◆ TASK: Filter the entries that follow, copying every line in which the word "para" appears.

*-*-*

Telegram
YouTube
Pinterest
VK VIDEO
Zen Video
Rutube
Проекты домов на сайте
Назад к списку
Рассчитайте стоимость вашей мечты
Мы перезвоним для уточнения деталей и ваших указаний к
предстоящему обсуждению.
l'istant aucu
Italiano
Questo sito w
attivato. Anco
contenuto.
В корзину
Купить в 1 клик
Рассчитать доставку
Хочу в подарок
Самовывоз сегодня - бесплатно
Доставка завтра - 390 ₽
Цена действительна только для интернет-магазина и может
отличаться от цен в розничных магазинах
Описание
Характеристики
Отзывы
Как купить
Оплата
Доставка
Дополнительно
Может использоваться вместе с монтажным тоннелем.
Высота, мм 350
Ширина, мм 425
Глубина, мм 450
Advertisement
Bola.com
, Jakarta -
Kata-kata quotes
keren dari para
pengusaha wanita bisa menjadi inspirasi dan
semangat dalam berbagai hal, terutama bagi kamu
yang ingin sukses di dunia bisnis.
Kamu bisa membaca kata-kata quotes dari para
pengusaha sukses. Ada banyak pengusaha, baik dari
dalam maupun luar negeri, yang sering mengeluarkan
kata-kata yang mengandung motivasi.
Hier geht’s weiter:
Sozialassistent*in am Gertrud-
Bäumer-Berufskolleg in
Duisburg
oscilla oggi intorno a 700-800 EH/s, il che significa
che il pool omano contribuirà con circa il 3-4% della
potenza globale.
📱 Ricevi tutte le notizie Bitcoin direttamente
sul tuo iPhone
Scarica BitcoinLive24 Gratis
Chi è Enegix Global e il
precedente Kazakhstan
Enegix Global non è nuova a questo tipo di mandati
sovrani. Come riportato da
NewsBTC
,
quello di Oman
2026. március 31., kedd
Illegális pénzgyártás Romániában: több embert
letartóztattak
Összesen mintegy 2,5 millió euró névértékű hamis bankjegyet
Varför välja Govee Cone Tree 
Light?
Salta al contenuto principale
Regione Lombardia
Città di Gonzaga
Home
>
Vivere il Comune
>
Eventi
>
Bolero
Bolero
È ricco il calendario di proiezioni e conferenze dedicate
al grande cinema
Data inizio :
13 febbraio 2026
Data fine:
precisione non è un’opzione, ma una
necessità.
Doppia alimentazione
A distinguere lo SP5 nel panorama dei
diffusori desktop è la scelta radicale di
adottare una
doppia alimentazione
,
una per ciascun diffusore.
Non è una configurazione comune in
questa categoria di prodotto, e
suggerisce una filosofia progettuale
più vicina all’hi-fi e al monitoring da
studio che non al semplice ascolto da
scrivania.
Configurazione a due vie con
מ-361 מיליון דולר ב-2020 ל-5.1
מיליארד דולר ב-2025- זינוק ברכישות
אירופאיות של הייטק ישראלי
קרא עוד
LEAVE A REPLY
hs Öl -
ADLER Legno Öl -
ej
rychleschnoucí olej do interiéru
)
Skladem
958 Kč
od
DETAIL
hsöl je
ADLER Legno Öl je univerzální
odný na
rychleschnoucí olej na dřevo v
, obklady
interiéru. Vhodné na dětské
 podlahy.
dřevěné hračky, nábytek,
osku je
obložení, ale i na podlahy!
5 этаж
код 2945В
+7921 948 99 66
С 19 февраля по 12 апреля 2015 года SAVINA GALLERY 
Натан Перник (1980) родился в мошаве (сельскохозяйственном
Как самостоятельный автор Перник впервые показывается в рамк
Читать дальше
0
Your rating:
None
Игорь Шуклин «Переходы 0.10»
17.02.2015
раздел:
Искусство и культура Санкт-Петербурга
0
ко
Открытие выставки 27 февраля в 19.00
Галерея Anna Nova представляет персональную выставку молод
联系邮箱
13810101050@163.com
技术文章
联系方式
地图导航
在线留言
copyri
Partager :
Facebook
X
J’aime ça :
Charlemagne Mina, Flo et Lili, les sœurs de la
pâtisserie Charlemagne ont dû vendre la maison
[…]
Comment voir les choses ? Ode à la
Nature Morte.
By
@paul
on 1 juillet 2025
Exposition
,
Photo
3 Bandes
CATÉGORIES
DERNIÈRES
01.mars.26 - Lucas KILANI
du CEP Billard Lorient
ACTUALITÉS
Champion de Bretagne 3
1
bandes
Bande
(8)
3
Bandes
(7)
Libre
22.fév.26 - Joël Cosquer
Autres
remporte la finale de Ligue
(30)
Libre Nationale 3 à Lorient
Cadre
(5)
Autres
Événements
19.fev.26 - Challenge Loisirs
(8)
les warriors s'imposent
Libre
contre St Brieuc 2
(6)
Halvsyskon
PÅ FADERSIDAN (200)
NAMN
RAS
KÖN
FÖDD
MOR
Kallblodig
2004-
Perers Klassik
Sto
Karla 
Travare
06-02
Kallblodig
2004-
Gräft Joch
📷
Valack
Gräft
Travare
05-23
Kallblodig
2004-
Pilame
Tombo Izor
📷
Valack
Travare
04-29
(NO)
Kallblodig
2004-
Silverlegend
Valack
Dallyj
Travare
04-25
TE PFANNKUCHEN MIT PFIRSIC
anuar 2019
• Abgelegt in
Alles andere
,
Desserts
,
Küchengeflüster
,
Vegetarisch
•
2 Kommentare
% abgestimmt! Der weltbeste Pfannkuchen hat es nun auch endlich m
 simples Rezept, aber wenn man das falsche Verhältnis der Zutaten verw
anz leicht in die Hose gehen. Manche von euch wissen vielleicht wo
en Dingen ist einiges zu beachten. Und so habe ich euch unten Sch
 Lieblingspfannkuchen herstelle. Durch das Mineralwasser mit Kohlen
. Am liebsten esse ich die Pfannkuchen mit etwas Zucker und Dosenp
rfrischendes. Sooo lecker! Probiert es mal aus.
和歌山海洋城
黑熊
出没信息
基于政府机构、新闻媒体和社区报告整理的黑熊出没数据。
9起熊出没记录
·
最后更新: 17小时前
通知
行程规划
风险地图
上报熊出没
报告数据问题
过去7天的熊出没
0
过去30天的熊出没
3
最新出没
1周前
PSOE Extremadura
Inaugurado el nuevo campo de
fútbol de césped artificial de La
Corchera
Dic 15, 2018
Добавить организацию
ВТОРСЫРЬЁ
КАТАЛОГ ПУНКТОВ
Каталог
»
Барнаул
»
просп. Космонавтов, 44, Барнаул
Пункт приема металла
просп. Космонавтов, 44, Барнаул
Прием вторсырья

*-*-*

◆ RESULT OF THE EXERCISE:
keren dari para
Kamu bisa membaca kata-kata quotes dari para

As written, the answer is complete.